Maurício de Souza Lino disse...

caríssimo, saudações fraternas!
Vejo com alegria e surpresa sua mensagem para este dia. Fiquei estupefacto e boquiaberto ao ver uma linguagem crônica tão clara como esta! Que línguagem! Que vocabulário! Que riqueza de literatura! Parabéns! Aqui distante desse Brasil, talvez não saberia dizer se esta crônica é real ou não. Sinto muito! No mínimo, as letras enganam. Mais uma vez, parabéns pelo post!

Angola Debates e Ideias- G. Patissa disse...

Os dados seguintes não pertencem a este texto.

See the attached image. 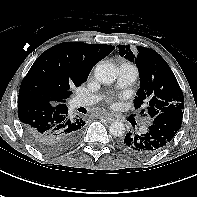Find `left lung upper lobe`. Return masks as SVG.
I'll return each mask as SVG.
<instances>
[{
    "label": "left lung upper lobe",
    "mask_w": 197,
    "mask_h": 197,
    "mask_svg": "<svg viewBox=\"0 0 197 197\" xmlns=\"http://www.w3.org/2000/svg\"><path fill=\"white\" fill-rule=\"evenodd\" d=\"M119 54L136 63L140 75V88L135 97V108L145 105L151 119L160 113L183 110L182 90L167 62L154 50L139 46L132 52L130 45H118Z\"/></svg>",
    "instance_id": "5c2ea615"
}]
</instances>
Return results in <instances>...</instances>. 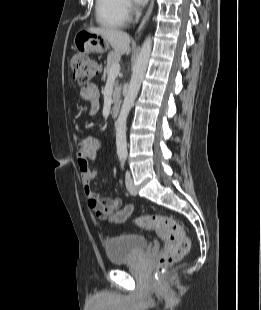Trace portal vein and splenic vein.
Wrapping results in <instances>:
<instances>
[{
	"label": "portal vein and splenic vein",
	"mask_w": 261,
	"mask_h": 310,
	"mask_svg": "<svg viewBox=\"0 0 261 310\" xmlns=\"http://www.w3.org/2000/svg\"><path fill=\"white\" fill-rule=\"evenodd\" d=\"M119 71H120L119 63L112 65L109 70L108 77H116L119 74Z\"/></svg>",
	"instance_id": "portal-vein-and-splenic-vein-1"
}]
</instances>
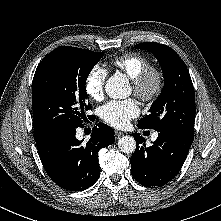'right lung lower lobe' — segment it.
Returning a JSON list of instances; mask_svg holds the SVG:
<instances>
[{"label": "right lung lower lobe", "mask_w": 221, "mask_h": 221, "mask_svg": "<svg viewBox=\"0 0 221 221\" xmlns=\"http://www.w3.org/2000/svg\"><path fill=\"white\" fill-rule=\"evenodd\" d=\"M75 134L76 128H64L35 139L49 177L59 187L70 191L85 190L98 180V151L114 142L112 128L103 123L93 128L87 143L76 139Z\"/></svg>", "instance_id": "98d812e1"}]
</instances>
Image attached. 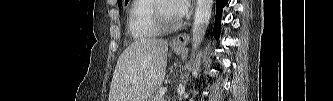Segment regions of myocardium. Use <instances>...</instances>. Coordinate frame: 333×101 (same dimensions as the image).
Listing matches in <instances>:
<instances>
[{
  "label": "myocardium",
  "instance_id": "1",
  "mask_svg": "<svg viewBox=\"0 0 333 101\" xmlns=\"http://www.w3.org/2000/svg\"><path fill=\"white\" fill-rule=\"evenodd\" d=\"M166 1H156L153 8L154 23L160 32H171L179 29L182 25L180 18L174 21H168L163 15V3Z\"/></svg>",
  "mask_w": 333,
  "mask_h": 101
}]
</instances>
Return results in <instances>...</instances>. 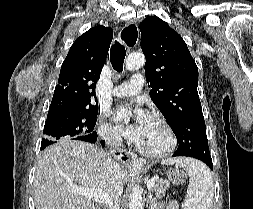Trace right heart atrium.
<instances>
[{
	"instance_id": "1",
	"label": "right heart atrium",
	"mask_w": 253,
	"mask_h": 209,
	"mask_svg": "<svg viewBox=\"0 0 253 209\" xmlns=\"http://www.w3.org/2000/svg\"><path fill=\"white\" fill-rule=\"evenodd\" d=\"M98 133L109 143H117L120 140L117 130L107 123L103 117H100L98 122Z\"/></svg>"
}]
</instances>
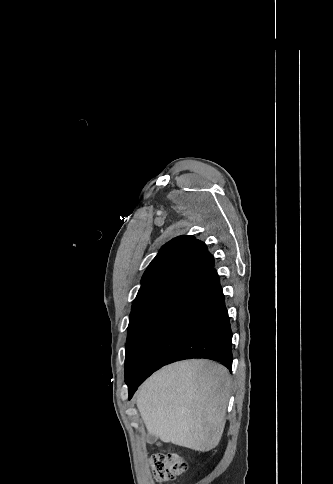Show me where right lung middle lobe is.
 I'll return each mask as SVG.
<instances>
[{
    "mask_svg": "<svg viewBox=\"0 0 333 484\" xmlns=\"http://www.w3.org/2000/svg\"><path fill=\"white\" fill-rule=\"evenodd\" d=\"M165 297L166 296H163L148 301L131 311L125 352L126 383H128L137 361L139 346L145 333L146 326L153 312Z\"/></svg>",
    "mask_w": 333,
    "mask_h": 484,
    "instance_id": "right-lung-middle-lobe-1",
    "label": "right lung middle lobe"
}]
</instances>
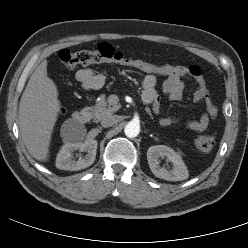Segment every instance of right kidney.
<instances>
[{
	"instance_id": "right-kidney-1",
	"label": "right kidney",
	"mask_w": 248,
	"mask_h": 248,
	"mask_svg": "<svg viewBox=\"0 0 248 248\" xmlns=\"http://www.w3.org/2000/svg\"><path fill=\"white\" fill-rule=\"evenodd\" d=\"M65 144L57 154L56 167L61 170L78 171L85 169L93 164L96 158L97 141L94 139H86L84 142H71L64 139ZM76 150L86 152L87 154L74 159Z\"/></svg>"
}]
</instances>
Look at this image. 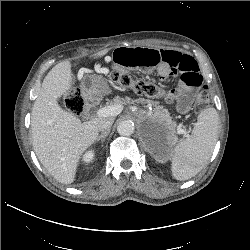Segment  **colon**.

Caríssimo Maurício, é sempre reconfortante a sua visita e com ela os comentários. Grato. A crónica foi arrancada do mais profundo pranto, é real. Um abraço angolano

Leroi disse...

Sinceramente acho uma pena o fato ocorrido. Realmente é de se indignar a posição das autoridades competentes.

Angola Debates e Ideias- G. Patissa disse...

Grato, caro Leroi, pela solidariedade. Um abraço

Naty disse...

Amigo, diante de tudo o que li, só posso ficar indignado.

Um abraço.

Angola Debates e Ideias- G. Patissa disse...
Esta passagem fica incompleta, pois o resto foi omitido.